Саму же остановку в Кумано, хоть до неё плыть было ещё долго, предстояло ещё утвердить сообща со всеми старшими посольства, для чего Ротгирс, посоветовавшись прежде с Манном, вынес своё предложение на общий совет, собранный в кают-компании на следующий же день.

— Место сие, — докладывал он через переводчика Тимофею Юрьевичу да Аргамакову, разложив на столе карту побережья, — лежит удобно на самом пути к Осакскому заливу, и стоянка там займёт от силы день-другой. Люди отдохнут от долгого плавания, а мы пополним воду да свежую снедь, прежде чем идти далее к Ураге.

— А безопасно ли место сие для стольких людей? — осведомился Тимофей Юрьевич, оглядывая карту с той обстоятельной осторожностью, что подобала мужу, коему доверено государево дело. — Не разбойный ли край, не языческое ли капище какое, где христианскому люду и ступить зазорно?
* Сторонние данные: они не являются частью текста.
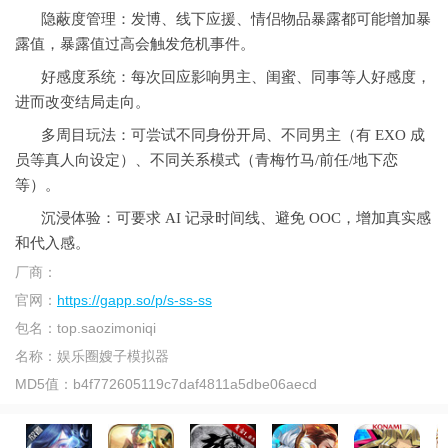
隐蔽度管理：发博、线下应援、情侣物品暴露都可能增加暴
露值，暴露值过高会触发危机事件。
好感度系统：每次回应影响男主、闺蜜、同事等人好感度，
进而改变结局走向。
多周目玩法：可尝试不同身份开局、不同男主（有 EXO 成
员等真人向设定）、不同关系模式（青梅竹马/前任/地下恋
等）。
沉浸体验：可要求 AI 记录时间线、避免 OOC，增加真实感
和代入感。
厂商：
官网：
https://gapp.so/p/s-ss-ss
包名：
top.saozimoniqi
名称：
娱乐圈嫂子模拟器
MD5值：
b4f772605119c7daf4811a5dbe06aecd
— Место это почитается у японцев святым, — вступил в разговор Дмитрий, — паломники туда испокон веков ходят, а не разбойники. Опаснее нам будет разве что от излишнего любопытства местного люда, какой прежде чужеземцев в таком числе не видывал.
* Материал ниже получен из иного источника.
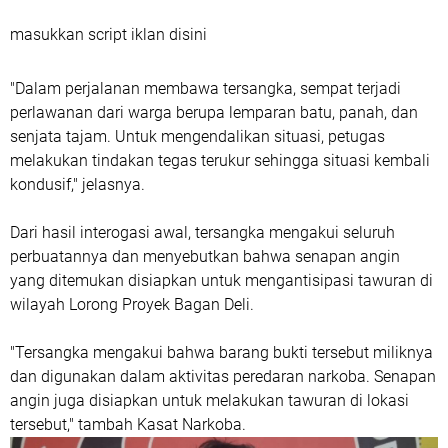
masukkan script iklan disini
"Dalam perjalanan membawa tersangka, sempat terjadi
perlawanan dari warga berupa lemparan batu, panah, dan
senjata tajam. Untuk mengendalikan situasi, petugas
melakukan tindakan tegas terukur sehingga situasi kembali
kondusif," jelasnya.
Dari hasil interogasi awal, tersangka mengakui seluruh
perbuatannya dan menyebutkan bahwa senapan angin
yang ditemukan disiapkan untuk mengantisipasi tawuran di
wilayah Lorong Proyek Bagan Deli.
"Tersangka mengakui bahwa barang bukti tersebut miliknya
dan digunakan dalam aktivitas peredaran narkoba. Senapan
angin juga disiapkan untuk melakukan tawuran di lokasi
tersebut," tambah Kasat Narkoba.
— Ну, коли так, — рассудил Аргамаков, — то и Бог с ним, со святым местом ихним, лишь бы стрельцов моих на берегу не задирали да оружия силой не отбирали, как то иные народы норовят с гостей чужеземных стребовать.
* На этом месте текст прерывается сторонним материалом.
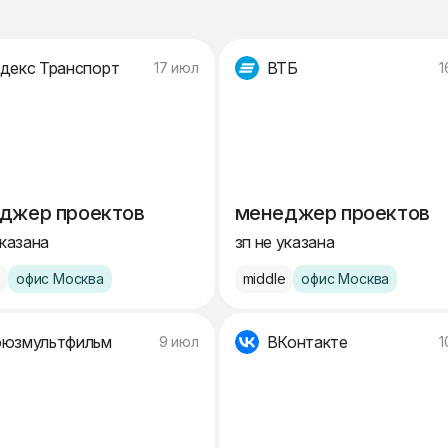
декс Транспорт
ВТБ
17 июл
1
джер проектов
менеджер проектов
указана
зп не указана
e
офис Москва
middle
офис Москва
юзмультфильм
ВКонтакте
9 июл
1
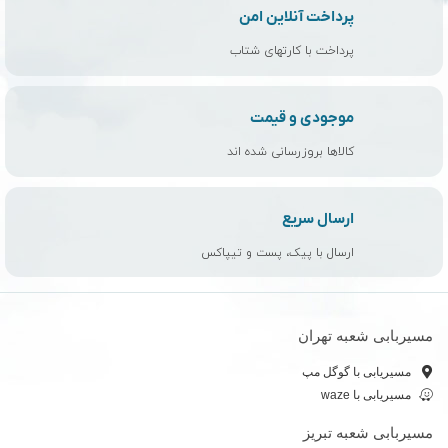
پرداخت آنلاین امن
پرداخت با کارتهای شتاب
موجودی و قیمت
کالاها بروزرسانی شده اند
ارسال سریع
ارسال با پیک، پست و تیپاکس
مسیربابی شعبه تهران
مسیریابی با گوگل مپ
مسیریابی با waze
مسیربابی شعبه تبریز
— Того не опасайтесь, — заверил его Дмитрий. — Здесь власть даймё крепка, а закон гостеприимства блюдётся строго.

— Быть по сему, — заключил Тимофей Юрьевич, сворачивая карту тем неспешным движением, что означало окончание разговора. — Зайдём в Кумано на день-другой, а после — прямиком к Ураге, не мешкая долее должного. Государево дело ждать не любит, хоть бы и святые места вокруг стояли.

Дмитрий, выходя с этого совета, чувствовал на душе ту особую, непривычную лёгкость, что приходит к человеку, разом уладившему сразу два трудных дела: и судьбу человека без имени, чья тайна отныне не тяготила его прежним, неразрешимым грузом, и место будущей остановки, что должно было развязать этот узел без крови и без огласки. Впереди оставался ещё долгий путь через два океана — путь, полный своих собственных, покамест неведомых опасностей, — но самое тяжёлое, как ему казалось теперь, осталось позади: решение было принято, и оставалось лишь одно — довести дело до конца, каким бы долгим ни оказался этот конец.

Он поднялся в тот вечер на палубу в последний раз перед сном, чтобы бросить взгляд на удаляющийся норвежский берег, — тот самый берег, за которым начинались уже воды, ведущие прочь от студёного севера, к тёплым землям Голландии, а после и к самому дальнему, самому желанному берегу всего этого долгого странствия. Море было спокойно, ветер дул ровно и попутно, и Дмитрий, глядя на первые звёзды, проступающие сквозь бледнеющие сумерки северного лета, подумал о том, что вот и закончилась ещё одна, самая тяжёлая часть этого пути, — а впереди ждали лишь мили да месяцы, что предстояло теперь просто пройти, шаг за шагом, миля за милей, пока не покажется наконец на горизонте родной японский берег.